This magical landscape is "The Garden of Cosmic Speculation" – earthworks and installations designed by architect Charles Jencks at Portrack House, the ancestral home of his late wife, Maggie Keswick Jencks.
For Michael Gandolfi, it also proved a profound inspiration for composing music for symphony orchestra.
"I've long been interested in modern physics, and it seemed proper for music to participate in this magnificent joining of physics and architecture," says Gandolfi of his own "The Garden of Cosmic Speculation."
The Atlanta Symphony Orchestra and conductor Robert Spano performed four of Gandolfi's "Garden" impressions in 2004, as works in progress. Next week, the ASO will premiere the completed work, which includes 11 movements – the ink barely dry on two.
"The whole point was to simply turn out a bunch of movements based on these various aspects of the garden," Gandolfi says, "mainly the physical aspects, but a few conceptual ones as well." His intent was for a conductor to "choose his or her own pathway through the garden," in terms of number of movements and their order.
One of the installations Gandolfi emulates is Jencks' "The Willow Twist" – a complex ribbon of twisted metal deployed in a circle atop a shallow, round earthen depression. To represent it, Gandolfi elected to write something rather elusive in orchestral music: a really good groove.

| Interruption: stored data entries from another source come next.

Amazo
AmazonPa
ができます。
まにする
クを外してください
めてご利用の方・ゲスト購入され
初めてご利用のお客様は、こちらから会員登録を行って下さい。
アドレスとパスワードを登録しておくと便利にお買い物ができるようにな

"'The Willow Twist' is like a jazz big-band piece, very swinging. It's not complex in the way some of the others are in the treatment of rhythm, but it does have an overlapping rhythmical pattern," Gandolfi says. "It's a real groove piece that grooves in a circular way. You know how when you get into a main groove you have to get out of it somehow? What I do is transform the primary groove into a secondary groove, which ramps it down a bit. Then there's an abrupt bow-and-arrow stop, and you're in this end section which is very ethereal."
Gandolfi's own musical roots are anchored in rock and jazz improvisation. At age 8, he began teaching himself to play the guitar. In his teens, he became increasingly interested in composing music and began formal study, eventually earning degrees from the New England Conservatory of Music. As a mature composer, he has an affinity for Jencks' "radical eclectic" and "postmodern pluralist" stance, which straddles traditional aesthetics and the conflicting promises and pitfalls of contemporary technology, but delves beyond it into the intuitive and metaphysical.

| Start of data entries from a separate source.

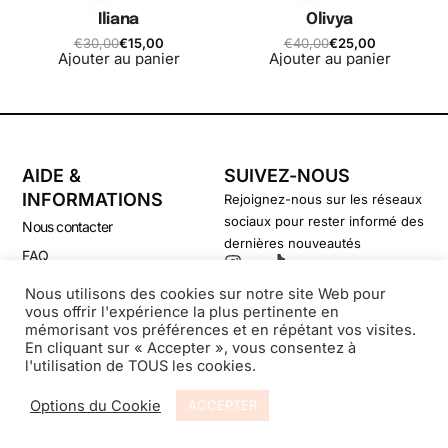
Iliana
Olivya
€
30,00
€
15,00
€
40,00
€
25,00
Ajouter au panier
Ajouter au panier
AIDE &
SUIVEZ-NOUS
INFORMATIONS
Rejoignez-nous sur les réseaux
sociaux pour rester informé des
Nous contacter
dernières nouveautés
FAQ
CGV
Nous utilisons des cookies sur notre site Web pour
vous offrir l'expérience la plus pertinente en
Politique de confidentialité
mémorisant vos préférences et en répétant vos visites.
En cliquant sur « Accepter », vous consentez à
l'utilisation de TOUS les cookies.
© Secondsouffle-Boutique.fr
Options du Cookie
ACCEPTER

Gandolfi sees similar trends at work in our collective musical creative consciousness.
"It's an eclectic time. That used to be a very bad word when I was a student in the 1970s. Now it's a virtue. Where we are at the beginning of the 21st century – that will be the legacy of eclecticism and global acceptance," he says. "What have you discovered? Let's hear it, [whether] it's rock music, jazz, music of other cultures, classical or whatever.
"I hope that's the experience listeners have with 'The Garden of Cosmic Speculation,' the visceral joy of all these kinds of music merging and swirling about. It's at once a focal point, crystallizing some things I've been working on for the past several years, and at the same time a jumping-off point, too, a point from which I feel like I'll move forward."